Cependant, les administrations du travail ne disposent que de moyens limités pour faire connaître aux employeurs, aux travailleurs et au public en général le contenu de la législation, pour fournir des avis sur la manière d'appliquer les dispositions législatives, et pour imposer le respect des lois et règlements avec impartialité et efficacité. Il faut apporter à ces administrations un appui considérable pour que les moyens limités d'inspection dont elles disposent soient consacrés aux domaines prioritaires, que les inspecteurs soient formés aux procédures d'application, que les tâches respectives de l'inspection du travail et de l'inspection de la sécurité soient mieux intégrées, et qu'une «culture de l'inspection», fondée sur le service des clients, la protection sociale et l'intégrité professionnelle, soit développée.
Efficacité de la gestion. La «contraction» ou la rationalisation des administrations publiques est un élément fondamental des programmes d'ajustement structurel et de réformes économiques de maints pays d'Asie et du Pacifique. Les ministères du Travail ne sont pas exemptés et on leur demande de plus en plus d'améliorer leurs résultats et d'utiliser à meilleur escient les ressources disponibles. Certaines administrations du travail ne sont guère familiarisées avec la notion d'efficacité de gestion et n'accordent en fait qu'une attention limitée à la définition d'indicateurs de performance qui pourraient permettre d'évaluer leurs efforts. Elles ont besoin d'une capacité renforcée pour réunir, compiler et analyser les statistiques produites dans le cadre de leurs responsabilités essentielles, de façon à pouvoir évaluer avec plus de précision les résultats obtenus. Sur cette base, elles pourront ensuite définir des objectifs réalistes à atteindre comme point de départ d'un nouveau cycle d'activités tenant dûment compte des indicateurs quantitatifs, sans pour autant ignorer la dimension qualitative de la protection des travailleurs.

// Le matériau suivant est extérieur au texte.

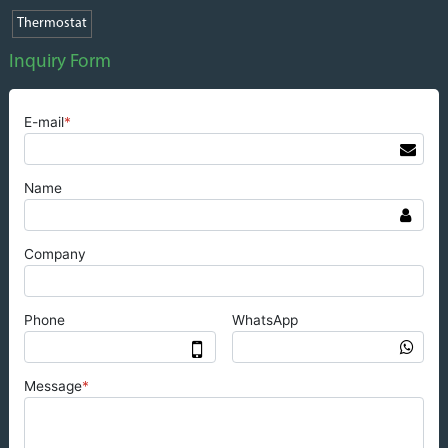
Thermostat
Inquiry Form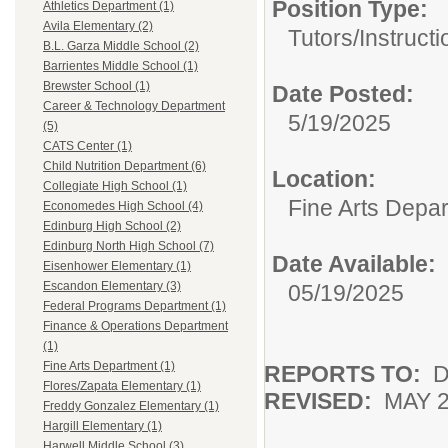
Position Type:
Athletics Department (1)
Avila Elementary (2)
Tutors/
Instructi
B.L. Garza Middle School (2)
Barrientes Middle School (1)
Brewster School (1)
Date Posted:
Career & Technology Department
5/19/2025
(5)
CATS Center (1)
Child Nutrition Department (6)
Location:
Collegiate High School (1)
Fine Arts Depa
Economedes High School (4)
Edinburg High School (2)
Edinburg North High School (7)
Date Available:
Eisenhower Elementary (1)
Escandon Elementary (3)
05/19/2025
Federal Programs Department (1)
Finance & Operations Department
(1)
Fine Arts Department (1)
REPORTS TO:
D
Flores/Zapata Elementary (1)
REVISED:
MAY 2
Freddy Gonzalez Elementary (1)
Hargill Elementary (1)
Harwell Middle School (3)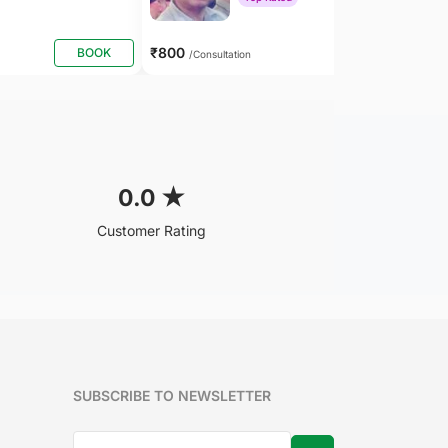
₹800
BOOK
BOOK
/Consultation
0.0
★
Customer Rating
SUBSCRIBE TO NEWSLETTER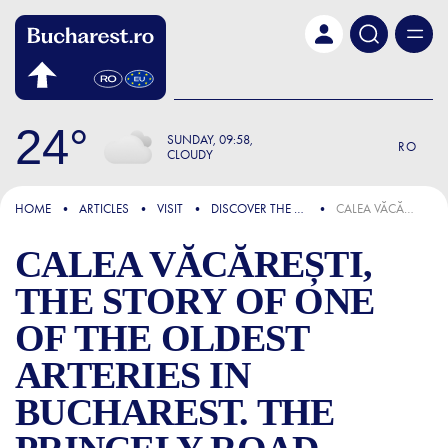
Skip to main content
24
SUNDAY
09:58
RO
CLOUDY
FOCUS
HOME
ARTICLES
VISIT
DISCOVER THE CITY
CALEA VĂCĂREȘTI, THE STORY OF ONE OF THE OLDEST ARTERIES IN BUCHAREST. THE PRINCELY ROAD CONNECTED THE CENTER OF THE CAPITAL TO THE FAMOUS MONASTERY
CALEA VĂCĂREȘTI,
THE STORY OF ONE
OF THE OLDEST
ARTERIES IN
BUCHAREST. THE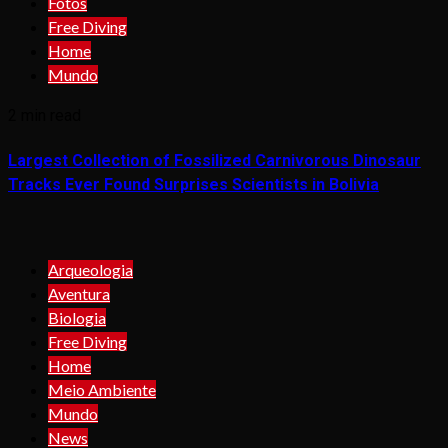
Fotos
Free Diving
Home
Mundo
2 min read
Largest Collection of Fossilized Carnivorous Dinosaur
Tracks Ever Found Surprises Scientists in Bolivia
Arqueologia
Aventura
Biologia
Free Diving
Home
Meio Ambiente
Mundo
News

Un autre aspect de la gestion générale de l'administration du travail et de l'inspection du travail a trait aux relations entre le ministère du Travail et ses services aux échelons provincial et départemental. Les provinces et départements constituent le fer de lance des services de protection des travailleurs, et l'on ne saurait les ignorer au bénéfice d'une centralisation excessive au siège.
A l'avenir, les administrations du travail devront également envisager la possibilité de privatiser certains de leurs services, notamment les services de placement où les agences d'emploi privées devraient jouer un rôle plus important à l'avenir (voir chapitre III, «Administration du travail»).
Autres solutions pratiques. La mondialisation et les pressions qu'elle exerce sur les entreprises pour que celles-ci réduisent leurs coûts afin de demeurer compétitives ont entraîné certains aménagements du travail qui intéressent au premier chef les administrations du travail. Or, comme les administrations du travail luttent déjà pour assurer la protection des salariés du secteur structuré, elles n'accordent guère d'attention aux régimes de travail moins officiels tels que la sous-traitance, le travail à domicile et d'autres situations où les relations entre employeurs et travailleurs se situent en marge des contrats de travail.
Comment étendre la protection à ces nouvelles catégories de travailleurs ainsi qu'au secteur non structuré (notamment en ce qui concerne la sécurité et la santé)? Tel est le défi majeur que les administrations du travail et l'inspection du travail devront relever si elles veulent atteindre l'ensemble de la main-d'œuvre (voir ci-dessus).
En bref, le problème qui se pose aux administrations du travail consiste à affronter le processus de mondialisation et ses effets, à évaluer ses aspects concrets et ses incidences, et à procéder aux ajustements, modifications et innovations nécessaires. Cela ne doit pas leur faire perdre de vue leur objectif premier qui est la protection des travailleurs. Pour atteindre cet objectif, les administrations du travail devront procéder à des interventions différentes mais tout aussi efficaces. Dans l'avenir prévisible, la majorité des pays d'Asie et du Pacifique auront besoin à cet effet d'une assistance tant nationale qu'internationale.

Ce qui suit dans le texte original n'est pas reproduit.